Imaginamos que estar naquela casa era um consolo, um momento de alegria em meio à resistência da parte de tantas pessoas. Jesus chegaria cansado depois daquelas andanças intermináveis, trazia dor no coração pela indiferença com que o tratavam, reparava que muitos dos que o ouviram não estavam à altura das suas palavras. Por outro lado, os três irmãos também gostavam de receber Jesus. Sentiam falta dEle quando estava na Galileia, procuravam encontrá-lo em Jerusalém. Faziam constantes convites para que viesse e se hospedasse com eles. Maria gostava de se sentar aos seus pés e ouvir a sua palavra, enquanto Marta cuidava do trabalho da casa. Marta não se mostra, com certeza, indiferente às palavras de Jesus; ela também as escuta, mas está mais ocupada nas tarefas domésticas. Por isso, Marta inquieta-se ao sentir-se sozinha, a braços com mais trabalho do que podia realizar: “Senhor, não te importas que minha irmã me deixe só a servir? Dize-lhe que me ajude”. Jesus responde-lhe no mesmo tom familiar: “Marta, Marta – diz-lhe –, tu te afadigas e andas inquieta com muitas coisas.
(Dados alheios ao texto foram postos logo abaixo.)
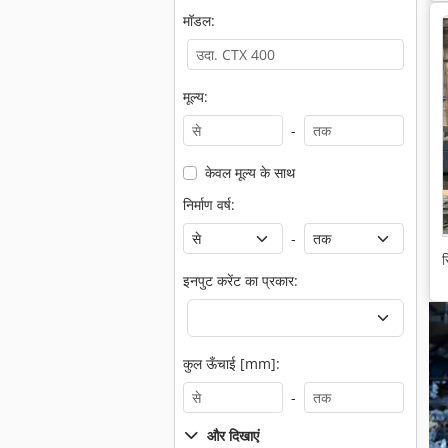
मॉडल:
मूल्य:
-
केवल मूल्य के साथ
निर्माण वर्ष:
-
स
इनपुट करेंट का प्रकार:
कुल ऊँचाई [mm]:
-
और दिखाएं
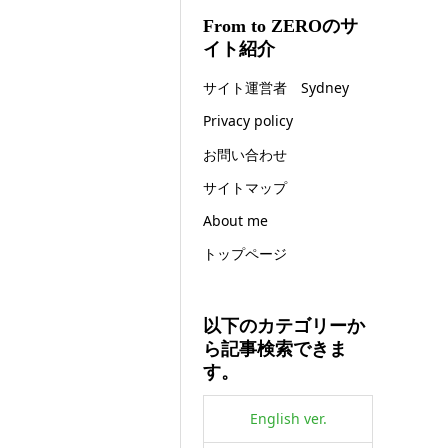
From to ZEROのサ
イト紹介
サイト運営者 Sydney
Privacy policy
お問い合わせ
サイトマップ
About me
トップページ
以下のカテゴリーか
ら記事検索できま
す。
English ver.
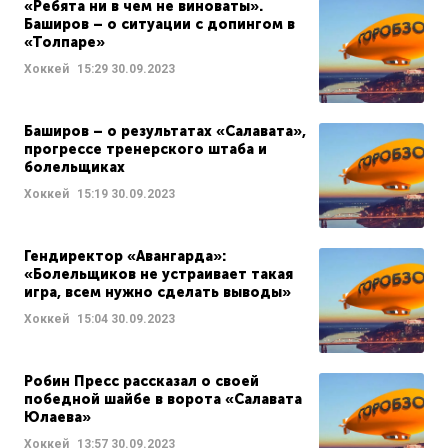
«Ребята ни в чем не виноваты».
Баширов – о ситуации с допингом в
«Толпаре»
Хоккей
15:29
30.09.2023
Баширов – о результатах «Салавата»,
прогрессе тренерского штаба и
болельщиках
Хоккей
15:19
30.09.2023
Гендиректор «Авангарда»:
«Болельщиков не устраивает такая
игра, всем нужно сделать выводы»
Хоккей
15:04
30.09.2023
Робин Пресс рассказал о своей
победной шайбе в ворота «Салавата
Юлаева»
Хоккей
13:57
30.09.2023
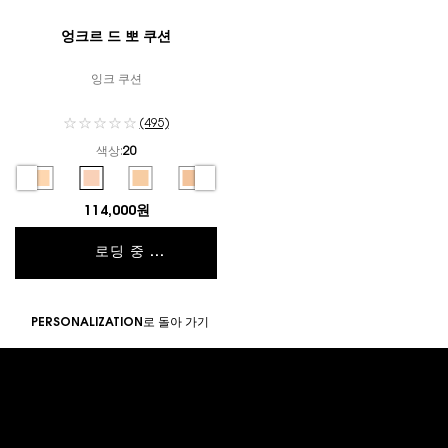
엉크르 드 뽀 쿠션
잉크 쿠션
(495)
색상:
20
컬러 선택
elected
0 color for 엉크르 드 뽀 쿠션, 1 of 6
Selected
15 color for 엉크르 드 뽀 쿠션, 2 of 6
Selected
20 color for 엉크르 드 뽀 쿠션, 3 of 6
Selected
25 color for 엉크르 드 뽀 쿠션, 4 of 6
Selected
30 color for 엉크르 드 뽀 쿠션, 5 of 6
Selected
35 color for 엉크르 드 뽀 쿠션, 6 of 6
114,000원
로딩 중 ...
PERSONALIZATION로 돌아 가기
푸터 내비게이션
고객 서비스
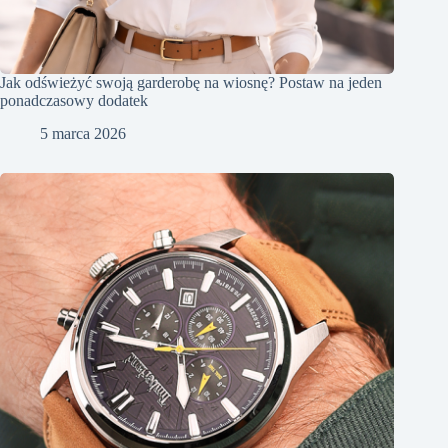
Jak odświeżyć swoją garderobę na wiosnę? Postaw na jeden
ponadczasowy dodatek
5 marca 2026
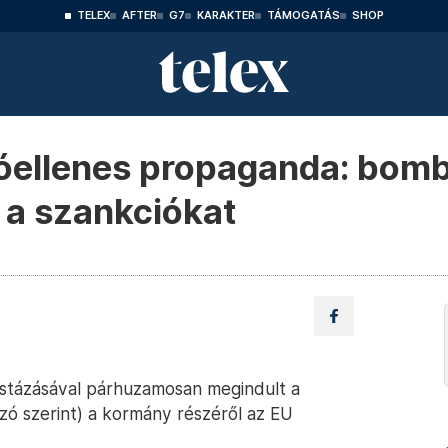
TELEX
AFTER
G7
KARAKTER
TÁMOGATÁS
SHOP
ióellenes propaganda: bom
 a szankciókat
stázásával párhuzamosan megindult a
ó szerint) a kormány részéről az EU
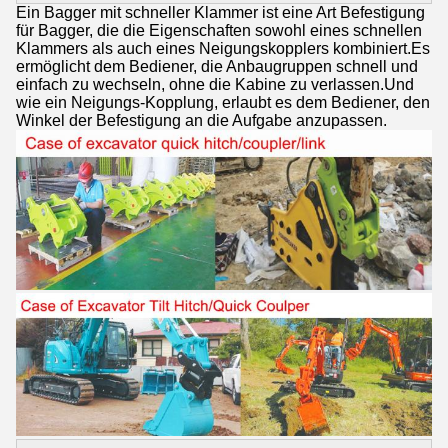
Ein Bagger mit schneller Klammer ist eine Art Befestigung
für Bagger, die die Eigenschaften sowohl eines schnellen
Klammers als auch eines Neigungskopplers kombiniert.Es
ermöglicht dem Bediener, die Anbaugruppen schnell und
einfach zu wechseln, ohne die Kabine zu verlassen.Und
wie ein Neigungs-Kopplung, erlaubt es dem Bediener, den
Winkel der Befestigung an die Aufgabe anzupassen.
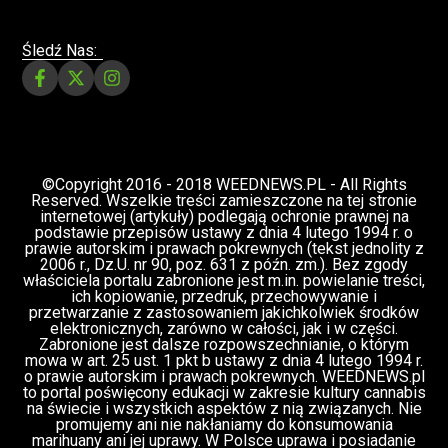
Biznesu
ZIELONE NEWSY
Paweł "Teone" Leśniański
Brak komentarzy
Wiz Khalifa nie przyjedzie do Europy bo dwa
lata temu zapalił jointa na scenie i teraz
grozi mu więzienie
Świat Palaczy
Świat Zielonego
25 cze, 2026
Kina i Muzyki
ZIELONE NEWSY
Paweł "Teone" Leśniański
Brak komentarzy
Branża konopna w Polsce dziś i jutro –
debata online już w tę sobotę o 11.00 –
udział jest bezpłatny
Konopne Podróże i Wydarzenia
Świat Prawa i
24 cze, 2026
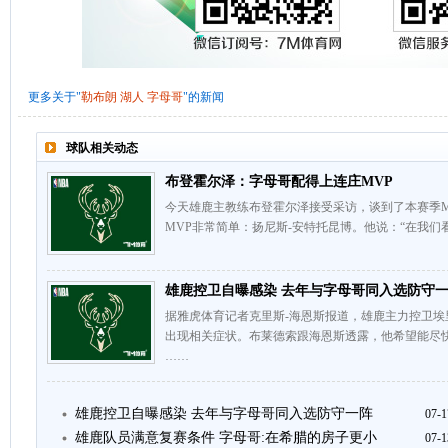
更多关于"
勒布朗
湖人
字母哥
"的新闻
球队相关动态
布登霍尔泽：字母哥配得上连庄MVP
今天雄鹿主教练布登霍尔泽接受采访，谈到了本赛季M
MVP非常简单：扬尼斯-安特托昆博。他说：“在我们
雄鹿控卫自曝感染 去年与字母哥同入选防守
据雅虎体育记者克里斯-海恩斯报道，雄鹿主力控卫埃
出现相关症状。布莱德索跟海恩斯透露，他希望能尽快
……
雄鹿控卫自曝感染 去年与字母哥同入选防守一阵
07-1
雄鹿队员满意复赛条件 字母哥:在希腊的房子更小
07-1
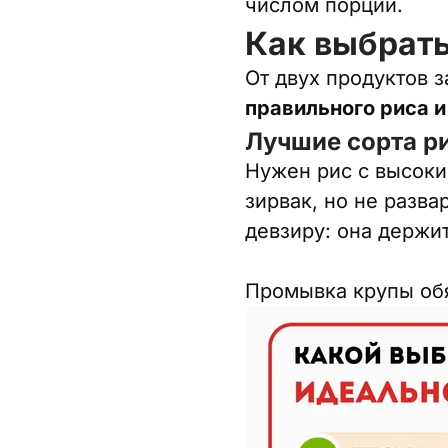
числом порций.
Как выбрать
От двух продуктов з
правильного риса и
Лучшие сорта р
Нужен рис с высоки
зирвак, но не разва
девзиру: она держи
Промывка крупы обя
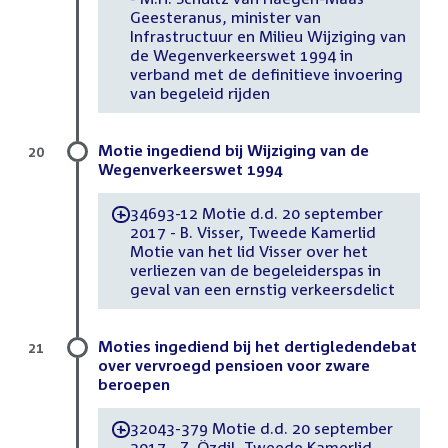
Geesteranus, minister van
Infrastructuur en Milieu Wijziging van
de Wegenverkeerswet 1994 in
verband met de definitieve invoering
van begeleid rijden
Motie ingediend bij Wijziging van de
20
Wegenverkeerswet 1994
34693-12 Motie d.d. 20 september
-
2017 - B. Visser, Tweede Kamerlid
Motie van het lid Visser over het
verliezen van de begeleiderspas in
geval van een ernstig verkeersdelict
Moties ingediend bij het dertigledendebat
21
over vervroegd pensioen voor zware
beroepen
32043-379 Motie d.d. 20 september
-
2017 - Z. Özdil, Tweede Kamerlid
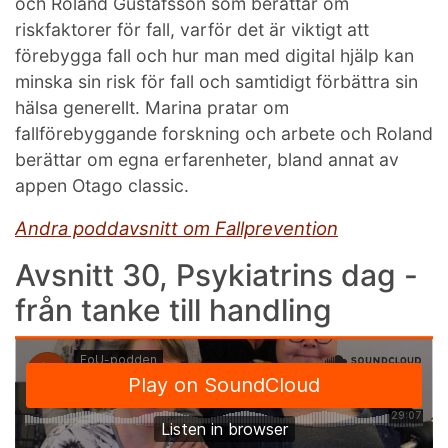
och Roland Gustafsson som berättar om
riskfaktorer för fall, varför det är viktigt att
förebygga fall och hur man med digital hjälp kan
minska sin risk för fall och samtidigt förbättra sin
hälsa generellt. Marina pratar om
fallförebyggande forskning och arbete och Roland
berättar om egna erfarenheter, bland annat av
appen Otago classic.
Andra poddavsnitt om Fallprevention
Avsnitt 30, Psykiatrins dag -
från tanke till handling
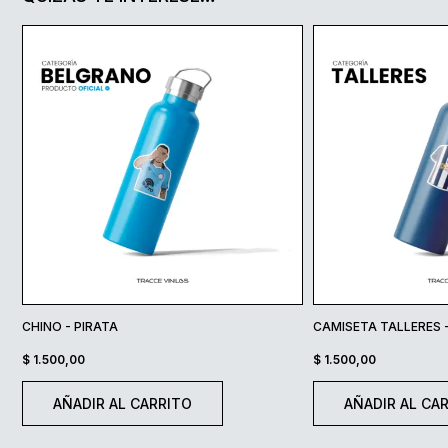
CHINO - PIRATA
CAMISETA TALLERES 
$
1.500,00
$
1.500,00
AÑADIR AL CARRITO
AÑADIR AL CA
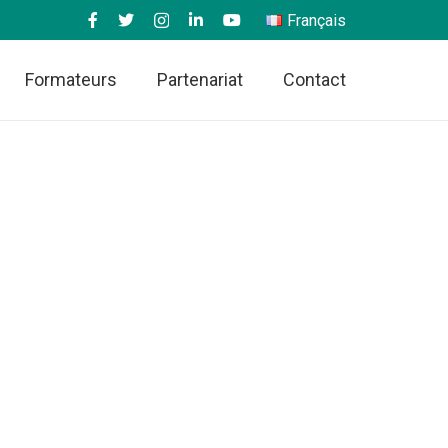
Français
Formateurs
Partenariat
Contact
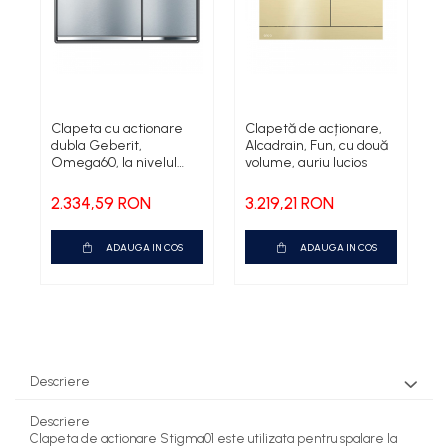
Clapeta cu actionare
Clapetă de acționare,
C
dubla Geberit,
Alcadrain, Fun, cu două
G
Omega60, la nivelul
volume, auriu lucios
a
suprafetei
2.334,59 RON
3.219,21 RON
2
ADAUGA IN COS
ADAUGA IN COS
Descriere
Descriere
​Clapeta de actionare Stigma01 este utilizata pentru spalare la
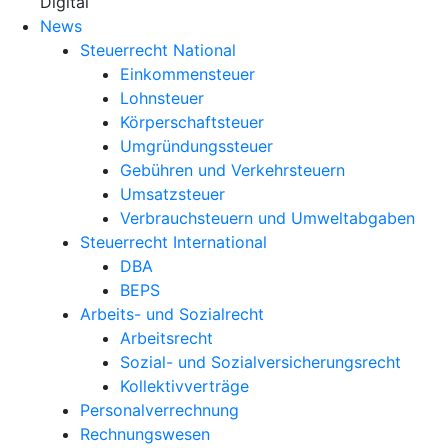
X
Digital
News
Steuerrecht National
Einkommensteuer
Lohnsteuer
Körperschaftsteuer
Umgründungssteuer
Gebühren und Verkehrsteuern
Umsatzsteuer
Verbrauchsteuern und Umweltabgaben
Steuerrecht International
DBA
BEPS
Arbeits- und Sozialrecht
Arbeitsrecht
Sozial- und Sozialversicherungsrecht
Kollektivverträge
Personalverrechnung
Rechnungswesen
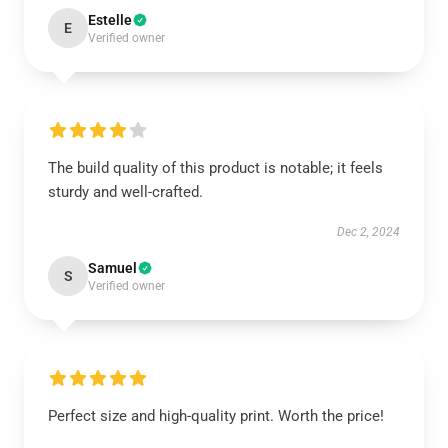
Estelle
E
Verified owner
The build quality of this product is notable; it feels
sturdy and well-crafted.
Dec 2, 2024
Samuel
S
Verified owner
Perfect size and high-quality print. Worth the price!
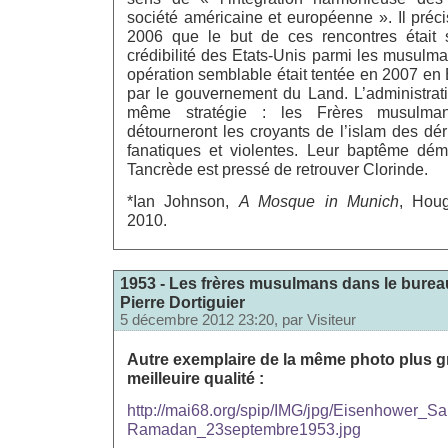
société américaine et européenne ». Il préc
2006 que le but de ces rencontres était s
crédibilité des Etats-Unis parmi les musulm
opération semblable était tentée en 2007 en
par le gouvernement du Land. L’administrat
même stratégie : les Frères musulma
détourneront les croyants de l’islam des dér
fanatiques et violentes. Leur baptême dém
Tancrède est pressé de retrouver Clorinde.
*Ian Johnson,
A Mosque in Munich
, Houg
2010.
1953 - Les frères musulmans dans le bureau
Pierre Dortiguier
5 décembre 2012 23:20, par
Visiteur
Autre exemplaire de la même photo plus g
meilleuire qualité :
http://mai68.org/spip/IMG/jpg/Eisenhower_Sa
Ramadan_23septembre1953.jpg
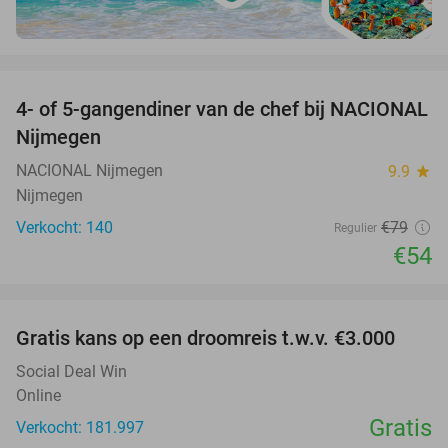
favorite_border
4- of 5-gangendiner van de chef bij NACIONAL
32%
Nijmegen
NACIONAL Nijmegen
9.9
star
Nijmegen
Verkocht: 140
€79
Regulier
€54
favorite_border
Gratis kans op een droomreis t.w.v. €3.000
Social Deal Win
Online
Gratis
Verkocht: 181.997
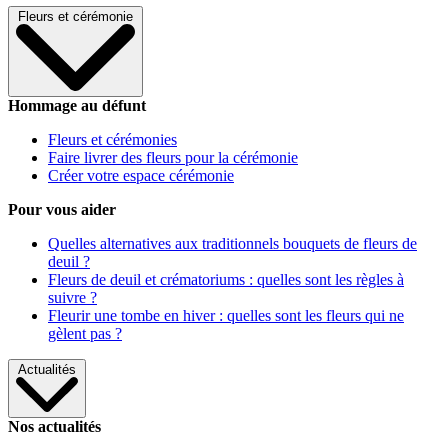
Fleurs et cérémonie
Hommage au défunt
Fleurs et cérémonies
Faire livrer des fleurs pour la cérémonie
Créer votre espace cérémonie
Pour vous aider
Quelles alternatives aux traditionnels bouquets de fleurs de
deuil ?
Fleurs de deuil et crématoriums : quelles sont les règles à
suivre ?
Fleurir une tombe en hiver : quelles sont les fleurs qui ne
gèlent pas ?
Actualités
Nos actualités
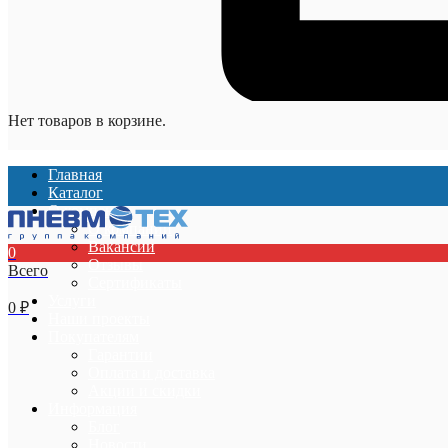
Нет товаров в корзине.
Главная
Каталог
О компании
О компании
Вакансии
0
Отзывы
Всего
Сертификаты
Услуги
0
₽
Наши проекты
Покупателям
Гарантии
Оплата и доставка
Акции и скидки
Информация
Блог
Новости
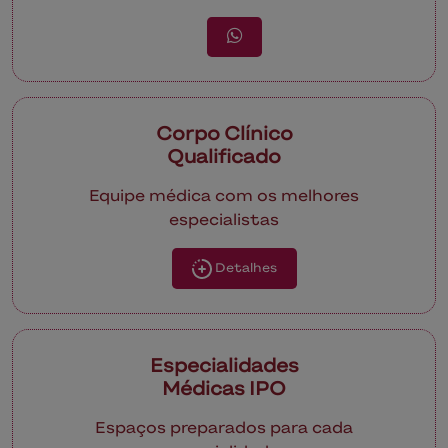
Corpo Clínico
Qualificado
Equipe médica com os melhores
especialistas
Detalhes
Especialidades
Médicas IPO
Espaços preparados para cada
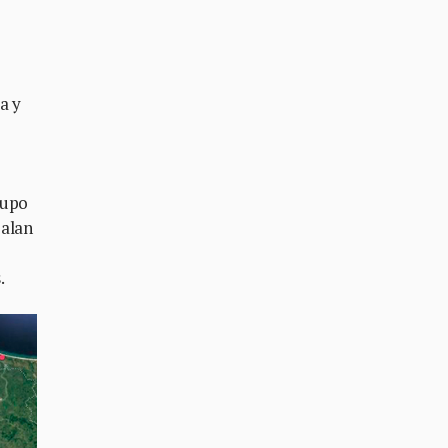
a y
rupo
zalan
.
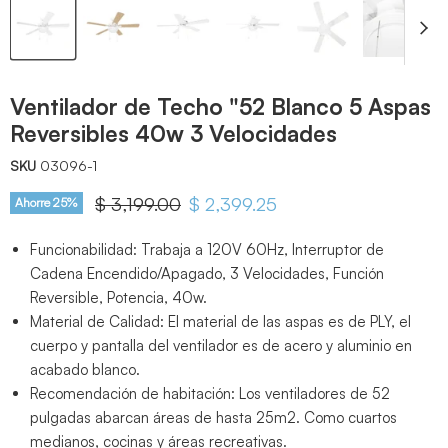
Ventilador de Techo "52 Blanco 5 Aspas
Reversibles 40w 3 Velocidades
SKU
03096-1
Precio original
$ 3,199.00
Precio actual
$ 2,399.25
Ahorre
25
%
Funcionabilidad: Trabaja a 120V 60Hz, Interruptor de
Cadena Encendido/Apagado, 3 Velocidades, Función
Reversible, Potencia, 40w.
Material de Calidad: El material de las aspas es de PLY, el
cuerpo y pantalla del ventilador es de acero y aluminio en
acabado blanco.
Recomendación de habitación: Los ventiladores de 52
pulgadas abarcan áreas de hasta 25m2. Como cuartos
medianos, cocinas y áreas recreativas.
No entanto, uma só coisa é necessária; Maria escolheu a boa parte, que lhe não será tirada”. É como se dissesse: “Marta, você anda correndo: sai e entra, passa rápido, sempre muito ocupada, e nunca encontra tempo para estar um momento calmo junto de mim”.

Podemos tirar duas lições importantes desta cena do Evangelho. Primeiro, aprender de Maria a cultivar a vida espiritual, por meio da conversa com Deus. Jesus está contente com Maria, porque ela conversa com Ele com uma grande confiança. Precisamos aprender de Maria a conversar com Deus. A cuidar desta única coisa necessária: fazer uma oração pessoal, sincera, aberta. Dizer a Deus aquilo que só nós podemos dizer. Por que é importante a oração? Porque é o caminho para conhecer o amor de Deus, para saborear a sorte imensa de ser amigos de Deus, de ser familiares de Deus, de ser filhos de Deus. Mas também temos que aprender a lição de Marta: que o nosso trabalho, as nossas fadigas, os nossos esforços sejam sempre realizados com capricho, por amor a Deus. Será que Jesus quis dizer que Marta estava errada e Maria estava certa? Dá a impressão que não. Pelo contrário, na resposta de Jesus vamos encontrar uma luz muito importante e muito prática. Uma pessoa que não faz oração, apesar de fazer muitas outras coisas, como Marta, se cansa, se enerva, não saboreia a doçura da vida e o sentido para as coisas que faz. Marta é uma pessoa responsável. É a dona da casa, segundo o Evangelho: talvez fosse a mais velha entre os três irmãos. Não deixa faltar as coisas necessárias da casa. Jesus também gostava do carinho, da atenção, da comida preparada por Marta.

O que nós precisamos aprender é unir o exemplo de Maria e de Marta numa unidade de vida. Mas como seria possível ser Marta e Maria ao mesmo tempo? Em primeiro lugar, cultivar a amizade com Jesus, definindo um momento do dia em que vamos dedicar a conversar com Deus. Podem ser apenas dez minutos. E, depois, esforçar-nos para trabalhar na presença de Deus: cumprir o dever de trabalhar com perfeição e seriedade. Assim faremos um trabalho que nos santifica porque é feito diante de Deus. Para entender bem concretamente, vejamos essa observação de São Josemaria acerca de uma cozinheira que aprendeu a santificar o seu trabalho: “…antes, só descascava batatas, agora santifica-se descascando batatas” (“Sulco”, no 498).